If they can, the Federal Energy Regulatory Commission will decide at year 14 of the license whether to require the utility to spend the $15 million it was required to set aside for enhancing fish passage at the barrier dam and Mayfield Dam.
Enhancements would consist of constructing a fish ladder at Mayfield and building a fish ladder at the barrier dam or removing the barrier dam. Fish would be able to swim upstream unassisted as far as Mossyrock Dam, which would continue to be impassable.
"This would allow fish to pass the hatcheries, pass over Mayfield and go up the Tilton if they chose," LaRiviere said. "If they chose not to, they would go up the Cowlitz arm and end up at the base of Mossyrock Dam. There's no way to construct a way over that. So it would be a repeat of the upstream transportation program for fish headed for the upper basin" of the Cowlitz.
The result?
"All this work is hopefully going to increase the naturally produced fish in the Cowlitz River," LaRiviere said. "Concurrent with that, there will be a reduction in fish produced out of the hatcheries.

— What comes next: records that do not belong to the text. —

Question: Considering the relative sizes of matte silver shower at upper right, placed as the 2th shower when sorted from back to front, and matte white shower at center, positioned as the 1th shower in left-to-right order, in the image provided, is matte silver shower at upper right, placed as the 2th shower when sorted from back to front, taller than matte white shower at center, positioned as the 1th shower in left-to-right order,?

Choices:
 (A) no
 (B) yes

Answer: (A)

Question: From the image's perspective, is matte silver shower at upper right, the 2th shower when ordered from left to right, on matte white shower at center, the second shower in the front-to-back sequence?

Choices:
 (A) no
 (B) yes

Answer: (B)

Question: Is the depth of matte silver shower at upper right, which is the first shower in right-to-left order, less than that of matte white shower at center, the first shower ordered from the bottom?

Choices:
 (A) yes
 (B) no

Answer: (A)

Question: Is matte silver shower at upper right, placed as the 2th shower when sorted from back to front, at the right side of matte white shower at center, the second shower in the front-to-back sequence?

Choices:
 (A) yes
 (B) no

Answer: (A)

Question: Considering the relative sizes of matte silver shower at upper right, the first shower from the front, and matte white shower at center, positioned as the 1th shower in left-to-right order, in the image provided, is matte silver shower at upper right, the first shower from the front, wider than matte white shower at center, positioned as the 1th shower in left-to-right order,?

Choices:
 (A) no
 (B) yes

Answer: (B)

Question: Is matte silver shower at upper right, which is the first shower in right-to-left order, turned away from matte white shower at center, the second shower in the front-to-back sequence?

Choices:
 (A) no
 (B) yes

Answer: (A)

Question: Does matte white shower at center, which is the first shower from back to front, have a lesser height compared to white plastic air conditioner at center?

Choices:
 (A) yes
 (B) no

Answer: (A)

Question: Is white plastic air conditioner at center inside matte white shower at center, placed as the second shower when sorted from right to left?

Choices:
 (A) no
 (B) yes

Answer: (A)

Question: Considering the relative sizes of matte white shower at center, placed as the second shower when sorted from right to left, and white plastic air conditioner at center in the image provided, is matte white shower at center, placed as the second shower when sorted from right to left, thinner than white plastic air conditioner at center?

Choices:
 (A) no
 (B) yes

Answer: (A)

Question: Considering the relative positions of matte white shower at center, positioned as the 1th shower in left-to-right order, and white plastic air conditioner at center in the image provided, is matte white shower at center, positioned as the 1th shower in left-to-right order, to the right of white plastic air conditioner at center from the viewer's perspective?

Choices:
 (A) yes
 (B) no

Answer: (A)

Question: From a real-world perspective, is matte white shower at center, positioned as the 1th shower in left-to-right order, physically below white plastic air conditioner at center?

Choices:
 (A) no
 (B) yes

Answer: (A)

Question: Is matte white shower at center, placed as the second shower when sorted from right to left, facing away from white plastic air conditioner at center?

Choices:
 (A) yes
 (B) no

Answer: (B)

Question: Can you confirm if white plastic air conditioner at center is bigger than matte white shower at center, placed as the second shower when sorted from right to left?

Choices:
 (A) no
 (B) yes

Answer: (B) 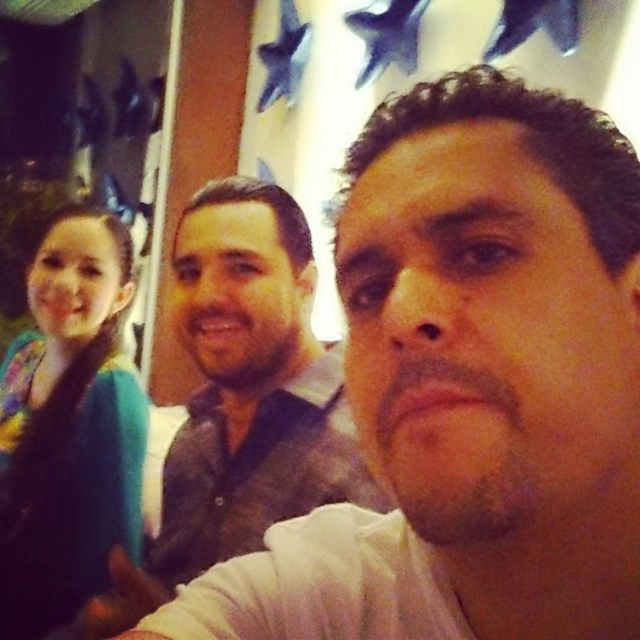 You are taking a selfie with two friends. You are wearing a white matte shirt at center, and your friend on the left is wearing a teal fabric shirt at left. If you want to ensure your shirts are not overlapping in the photo, what is the minimum distance you should maintain between the two shirts?

The minimum distance required between the white matte shirt at center and the teal fabric shirt at left to prevent overlap is 15.86 inches, as they are currently positioned at that distance apart.

You are taking a photo of two friends and yourself. You notice the white matte shirt at center and the teal fabric shirt at left in the frame. Which shirt appears higher in the photo?

The white matte shirt at center appears higher in the photo because it is positioned above the teal fabric shirt at left.

You are trying to locate the white matte shirt at center in the image. According to the coordinates provided, where would you look first?

You should look at point (250, 385) to find the white matte shirt at center. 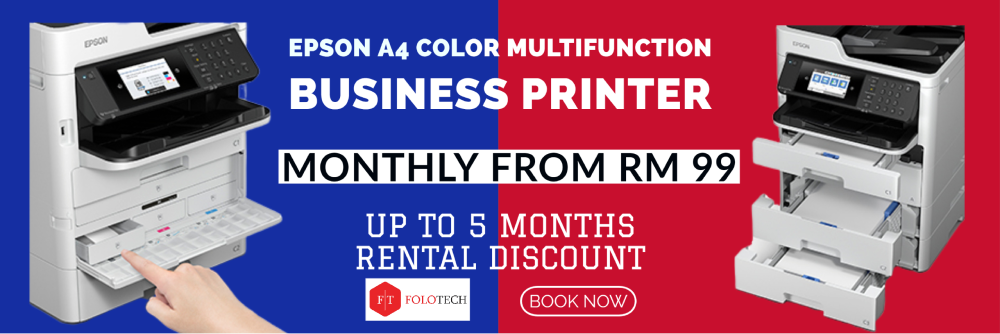 Find the location of a particular element. printer's lcd display is located at coordinates (150, 73), (829, 80). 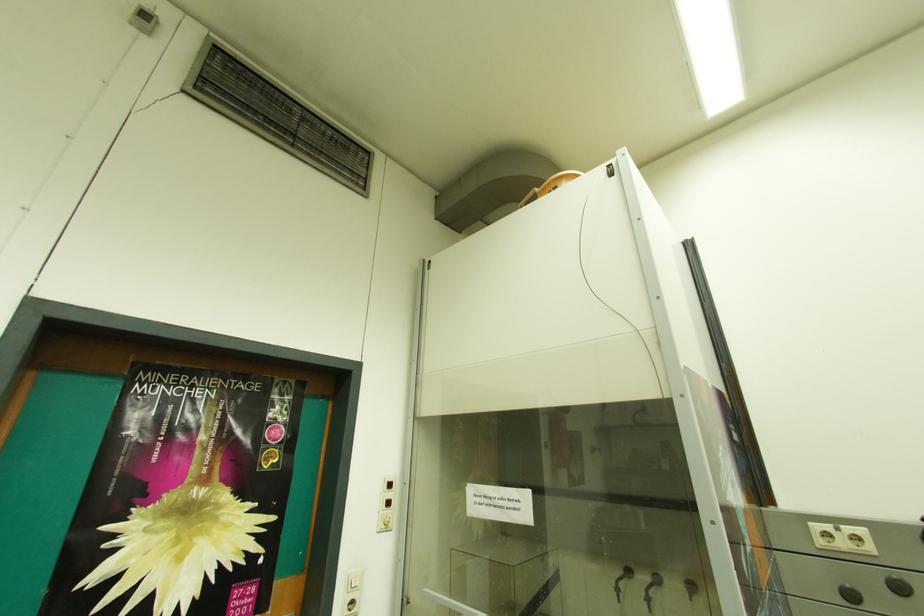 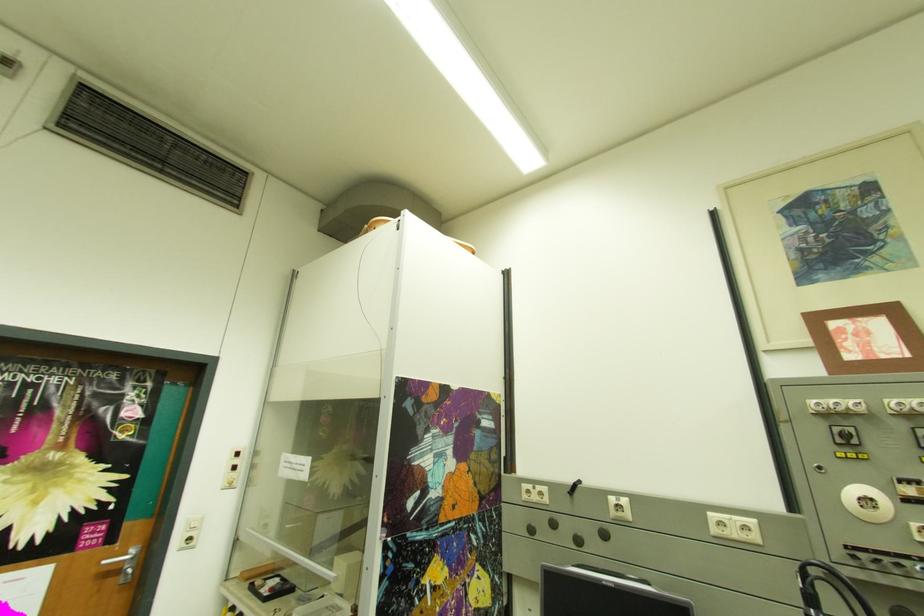 Question: Based on the continuous images, in which direction is the camera rotating? Reply with the corresponding letter.

Choices:
 (A) Left
 (B) Right
 (C) Up
 (D) Down

Answer: (B) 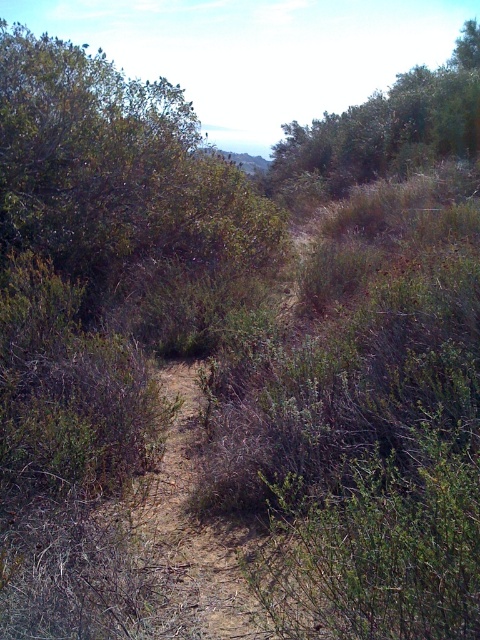 You are standing at the starting point of the dirt path and want to reach a landmark located at coordinates point 0.275, 0.244. Is the green leafy bush at center located at those coordinates?

Yes, the green leafy bush at center is located at point 0.244, so it is at the desired coordinates.

You are a hiker carrying a 10 meter long rope. You want to tie the rope between the green leafy bush at center and the green leafy tree at upper right. Is the rope long enough to stretch between them?

The distance between the green leafy bush at center and the green leafy tree at upper right is 10.45 meters. Since the rope is only 10 meters long, it is not long enough to stretch between them. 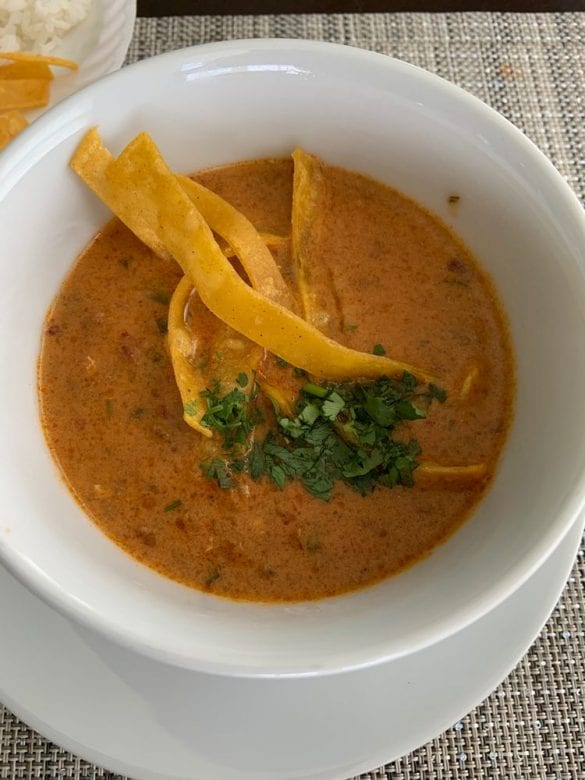 The height and width of the screenshot is (780, 585). What are the coordinates of `ceramic bowl` in the screenshot? It's located at [x=492, y=176]. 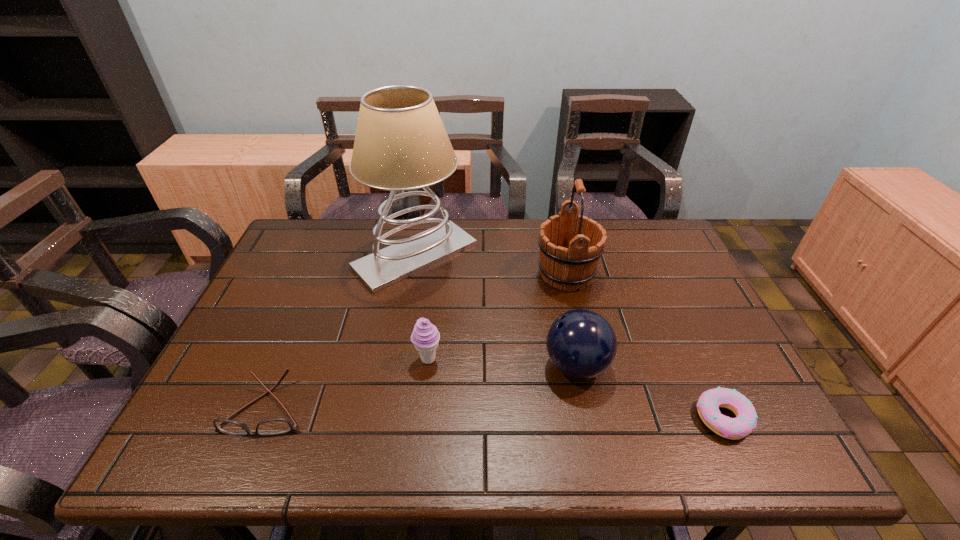 Where is `object situated at the right edge`? This screenshot has width=960, height=540. object situated at the right edge is located at coordinates (708, 404).

This screenshot has width=960, height=540. What are the coordinates of `object located in the near left corner section of the desktop` in the screenshot? It's located at (276, 426).

Identify the location of object present at the near right corner. (708, 404).

Locate an element on the screen. The height and width of the screenshot is (540, 960). free space at the far edge is located at coordinates (480, 228).

Where is `free point at the near edge`? This screenshot has width=960, height=540. free point at the near edge is located at coordinates click(x=426, y=436).

Where is `vacant region at the left edge of the desktop`? Image resolution: width=960 pixels, height=540 pixels. vacant region at the left edge of the desktop is located at coordinates (207, 421).

Find the location of `free space at the right edge`. free space at the right edge is located at coordinates (661, 269).

Where is `vacant space at the far left corner`? vacant space at the far left corner is located at coordinates (335, 221).

Where is `vacant space at the near left corner of the desktop`? The image size is (960, 540). vacant space at the near left corner of the desktop is located at coordinates (216, 454).

Where is `vacant space at the far right corner`? Image resolution: width=960 pixels, height=540 pixels. vacant space at the far right corner is located at coordinates (660, 244).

"The goal would be no net reduction in total numbers of fish," he said, "but we recognize they would be a different kind of fish. If we're producing natural or wild fish out of the Cowlitz River Basin, those fish won't be available for harvest. So that's where lies a very large change."
Selective fishing for hatchery fish would allow some angling, LaRiviere said, and if managers can develop a strong enough run of natural fish, some of those also could be harvested.
"But in order to get to that point it might take some pretty severe harvest restrictions," he said".
______________________________________
Like I had said earlier; you ain't seen nothing yet! Now maybe our board will listen when I tell them the facts about the Cowlitz!
Two groups signed away your future fishery and you have American Rivers and TU to thank for that!
Salmo G. may like the Settlement Agreement, but sport fishermen will not!
Salmo also told you that it "would be different" but this artical tells you just "how different" the future will really be.
Not a pretty story, but its a true one.
Cowlitzfisherman
_________________________
Cowlitzfisherman
Is the taste of the bait worth the sting of the hook????